The main thing is that it must be sincere. Suppressing feelings is really just a means of self-defense. It is everyday situations that show that nothing bad is happening. Self-confidence will gradually appear.
Here we must admit: in some relationships, when showing feelings, there is a feeling that the wrong person is nearby. The more you try to be honest, the worse it gets. Who should not open up emotionally and what relationships should you gradually leave?
In such situations you need to be wary:
- when a person abuses trust and distributes personal information without permission;
- when a person does not take feelings seriously;
- when the interlocutor is too self-centered and turns an important conversation to discussing his problems.
If this is repeated systematically, contact must either be interrupted or kept at a distance. Yes, that's possible. To free up time and energy for people with whom relationships develop the way you want.
How to learn to speak beautifully
- It is impossible to learn to swim, ride a bike, drive a car, etc., by mastering theory alone without practice. In the same way, you cannot learn to speak beautifully if you do not practice speaking as often as possible. For those who want to master the art of eloquence, it will be useful to enroll in public speaking training, the program of which includes a large number of individual speeches.
- Those who are unable to attend training can practice their conversation skills on their own. In conversations with friends and family, we usually relax and do not monitor our speech, so we often use filler words that clog it and prevent us from grasping the meaning. We don't notice these words in our speech, but they irritate us when we hear them from others, for example from TV screens. Some people manage to repeat useless “nuuu”, “uh” almost every other word. It’s interesting to record your speech, and then listen to it and determine whether we are one of those “ekanya-makanya” lovers. If yes, then you can ask someone close to you to control our speech for a while and focus on such moments. For example, every time we pronounce a filler word, turn on an unpleasant sound.
- Some people have a habit of speaking too quickly. Perhaps they do this under the influence of emotions, or they subconsciously fear that their speech is uninteresting and will not be heard to the end. You can get rid of this habit by quietly taking a deep breath before each sentence. You should also convince yourself that our speech is interesting and no one is going to interrupt us.

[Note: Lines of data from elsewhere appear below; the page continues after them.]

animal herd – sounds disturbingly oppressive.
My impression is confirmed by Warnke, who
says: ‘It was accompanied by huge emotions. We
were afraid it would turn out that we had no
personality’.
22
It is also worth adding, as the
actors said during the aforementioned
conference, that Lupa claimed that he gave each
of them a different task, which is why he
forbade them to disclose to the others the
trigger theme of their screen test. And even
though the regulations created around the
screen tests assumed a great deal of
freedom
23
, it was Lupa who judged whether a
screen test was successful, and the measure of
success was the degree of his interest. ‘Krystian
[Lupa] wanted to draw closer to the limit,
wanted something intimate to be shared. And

- Our voice should not be quiet and uncertain, otherwise we will not be heard or believed.
- To feel confident, you need to understand the topic of the issue and have the appropriate knowledge, so you need to constantly develop and deepen your knowledge. They say that those who think clearly speak clearly. If a person's thoughts are confused, then his speech will not be of interest.
- Our confidence should not develop into self-confidence. The tone of the conversation should be calm and friendly, not arrogant, even if the other person is wrong. In any dispute, you should mentally ask yourself: “Do you want to be right or happy?”
- During any speech or conversation, eye contact with the audience or interlocutor is important. A shifting gaze or looking at surrounding objects distracts attention and prevents you from concentrating on the topic of conversation.
- Every person should be able to carry on a conversation, even when among unfamiliar or unfamiliar people. To do this, it doesn’t hurt to have several ready-made topics in stock that are not alien to the interests of any person, so as not to get into an awkward position and not engage in a painful search for words, trying to fill an awkward pause.
Good luck in your studies. And most importantly, remember: to learn something, you need to do it, even though it is hard.